The enactment of ACA added approximately 46 million individuals to the number of people with insurance coverage in America (Rosenbaum). Using a multi-strategic plan, the act allowed different groups across different demographics to gain and/or access insurance plans they had either lost coverage for or were never qualified for, such as those individuals with pre-existing conditions. The federal marketplace and state level exchanges create an easier method of access for purchasing coverage by placing all qualified plans in one convenient location (Rosenbaum).
The Medicaid expansion in the ACA extends coverage to low-income people who are 138% of the federal poverty level (Holahan et al.). This expansion covers individuals of all ages who may have been denied or excluded from coverage under the previous terms for Medicaid coverage. The expansion included childless adults who normally do not fall into any of Medicaid’s defined categories for coverage. Although, this is not a national expansion, as many as 19 states (How The Affordable) have opted not to extend this coverage to their constituents after the Supreme Court decision that allows states to opt out of this portion of ACA (Rosenbaum & Westmoreland). The decision also lowered the poverty level requirement to 133% instead of 138% (Rosenbaum & Westmoreland).
IMPACT ON HEALTHCARE MANAGEMENT
As stated above, the ACA had three major goals, and each of those goals greatly impact healthcare management in different, challenging ways.

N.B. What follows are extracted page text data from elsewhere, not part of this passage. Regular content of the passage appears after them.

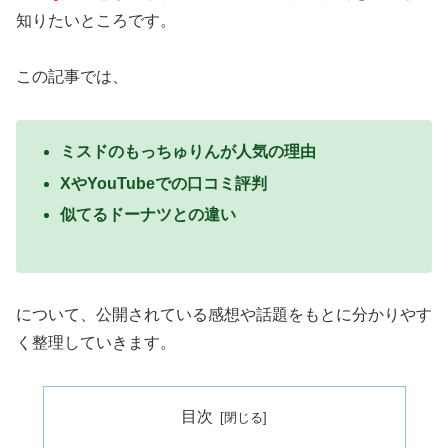
知りたいところです。
この記事では、
ミスドのもっちゅりんが人気の理由
XやYouTubeでの口コミ評判
似てるドーナツとの違い
について、公開されている感想や話題をもとに分かりやす
く整理していきます。
目次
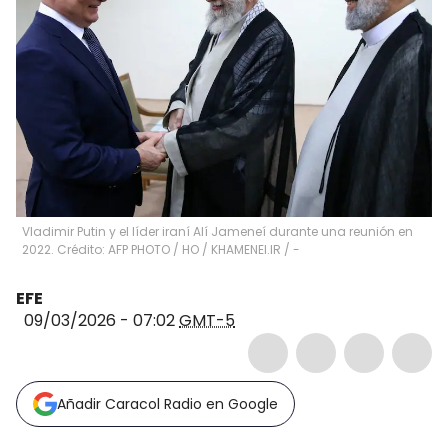
Vladimir Putin y el líder iraní Alí Jameneí durante una reunión en
2022. Crédito: AFP PHOTO / HO / KHAMENEI.IR
/
-
EFE
09/03/2026 - 07:02
GMT-5
Añadir Caracol Radio en Google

The first goal was increasing access to affordable healthcare. Increasing access to care means an increase in the number of people being served by healthcare institutions. Affordability also increases the number of people who will now access health care that otherwise would not have sought care before. Low-income adults and nonelderly adults have reduced delaying or not seeking medical care (Kominski et al. 495). However this increase does not equate to a negative for healthcare administration because there is an increase in outpatient services and preventative care (Kominski et al. 496).

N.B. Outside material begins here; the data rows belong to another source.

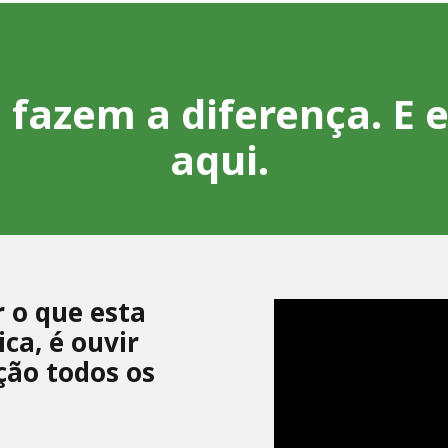
 fazem a diferença. E 
aqui.
 o que esta
ica, é ouvir
ção todos os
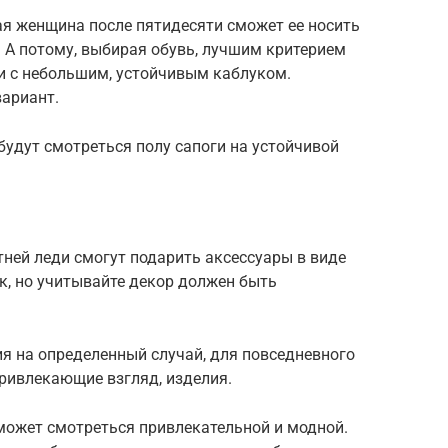
ая женщина после пятидесяти сможет ее носить
. А потому, выбирая обувь, лучшим критерием
и с небольшим, устойчивым каблуком.
ариант.
будут смотреться полу сапоги на устойчивой
ней леди смогут подарить аксессуары в виде
к, но учитывайте декор должен быть
 на определенный случай, для повседневного
ривлекающие взгляд, изделия.
может смотреться привлекательной и модной.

The second goal, expanding Medicaid, has an impact on healthcare management too. Some of the impact appears to be overlap from goal one and goal three such as added service use and quality of care (Mazurenko, Olena et al.) Rosenbaum provides the most comprehensive explanation of how Medicaid has allowed the way healthcare is provided and paid for to change. The changes push for more clinically integrated work, consistent measurement and reporting of quality and performance, and improvements in quality for admissions and readmission for those with serious or chronic health issues. The ACA Medicaid expansion also added options for community-based care, which relieve emergency care and assist with reduced health care costs (Rosenbaum).
The third goal was improving healthcare delivery and this includes quality, efficiency, and accountability. This is achieved through different metrics such as patient surveys, readmissions, and quality of life (Lazar et al. 2013). Prior to passage of the ACA, doctors were paid a fee for the services they provided and no consideration was given to the quality of that service. In essence, a person could go in and receive top-notch service and would pay the same fee to a great physician as they would have paid to a physician who was negligent and careless. After ACA, healthcare providers are now receiving incentives for the quality of their work (How Insurance Changes). All of these changes will also lead to a change in the quality of the workforce being sought out for employment, but more immediately, it has left a shortage of qualified workers to deal with this increased workload (Morrissey, Taryn).
In conclusion, yes, the ACA will impact healthcare management. The ACA impacted healthcare management the day it was signed. In some ways, the changes have been advantageous for those in healthcare administration. In other ways, the changes have created some burdens that did not exist before, but these burdens are necessary to reap the rewards built in implementation of the law. The ACA impacts the policy that healthcare is practiced through. It has only been eight years since the ACA was enacted and all of its provisions have not gone into effect. It will be some years before the complete measurable impact is revealed. At the present, healthcare management is faced with the challenge of recruiting, training, and hiring capable healthcare workers to answer the call of the current public health needs.Will the Affordable Care Act Effect Healthcare Management?